Calcium dysregulation may therefore lead to the development of heart failure.
So far, researchers have focused on developing therapies targeting a molecule known as SERCA, whose role is to transport calcium ions, ensuring the relaxation of the heart muscle.
In heart failure, SERCA does not function properly, which has led some scientists to look into the possibilities of developing a gene therapy that would increase SERCA expression.
Now, however, specialists from the University of Texas Southwestern in Dallas, and from Loyola University Chicago in Illinois, have discovered a micropeptide, which they named “dwarf open reading frame” (DWORF). The scientists believe that DWORF could pave the way to better treatments for heart failure.
“Our lab recently discovered a micropeptide called [DWORF], which binds directly to SERCA and enhances its activity,” explains the lead author of this new study, Catherine Makarewich.
“In this study, we explored the therapeutic potential of high levels of DWORF, as a way to increase SERCA activity and improve heart contractility in heart failure.”
Makarewich and team first found that DWORF displaces a molecule called phospholamban (PLN), which inhibits SERCA activity.
This suggested that scientists might be able to use DWORF to help boost SERCA activity, thus allowing the heart to regain its ability to contract and relax effectively.
In the current study, whose findings appear in the journal eLife, the researchers worked with mice that they genetically engineered to express higher levels of DWORF, higher levels of PLN, or higher levels of both DWORF and PLN in the heart.
By comparing genetically engineered rodents with normal ones, the scientists noticed that the mice with higher DWORF levels had better calcium cycling than regular mice.
At the same time, the mice engineered to express higher PLN levels had poorer calcium cycling compared with the controls.
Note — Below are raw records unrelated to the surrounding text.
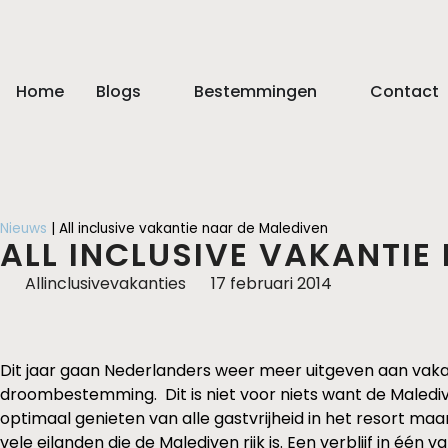
Home
Blogs
Bestemmingen
Contact
Nieuws
|
All inclusive vakantie naar de Malediven
ALL INCLUSIVE VAKANTIE
Allinclusivevakanties
17 februari 2014
Dit jaar gaan Nederlanders weer meer uitgeven aan vaka
droombestemming. Dit is niet voor niets want de Maledive
optimaal genieten van alle gastvrijheid in het resort ma
vele eilanden die de Malediven rijk is. Een verblijf in é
Finally, in the mice with high levels of both molecules, DWORF prevented the impact of PLN.
In order to consolidate these findings, the researchers also assessed the effects of DWORF in a mouse model of dilated cardiomyopathy, in which the heart becomes enlarged and unable to pump blood efficiently.
Regular mice with dilated cardiomyopathy had poor function of the left heart ventricle, the part of the heart that pumps oxygenated blood towards the body.
Mice with dilated cardiomyopathy that were also engineered to have higher levels of DWORF, however, showed better function of the left heart ventricle.
Conversely, rodents with the same heart problem but with no DWORF at all displayed even poorer left ventricle function than the controls.
Makarewich and team also noted that mice with high DWORF levels did not show some of the usual physiological signs of cardiomyopathy, such as enlarged heart chambers, thinning of the chamber walls, and a higher volume of heart muscle cells.
Also, the mice with high DWORF levels did not develop a buildup of scar tissue in the heart, which is another characteristic of cardiomyopathy.
“Previous attempts to restore SERCA to protect against heart failure have been unsuccessful because they have focused on increasing levels of SERCA itself,” notes the study’s senior author, Eric Olson.
Based on the current findings, however, he thinks the team may have identified a more viable therapeutic target in DWORF.
“We believe that increasing levels of DWORF instead may be more feasible and that the small size of the DWORF molecule could make it an attractive candidate for a gene therapy drug for heart failure,” Olson adds.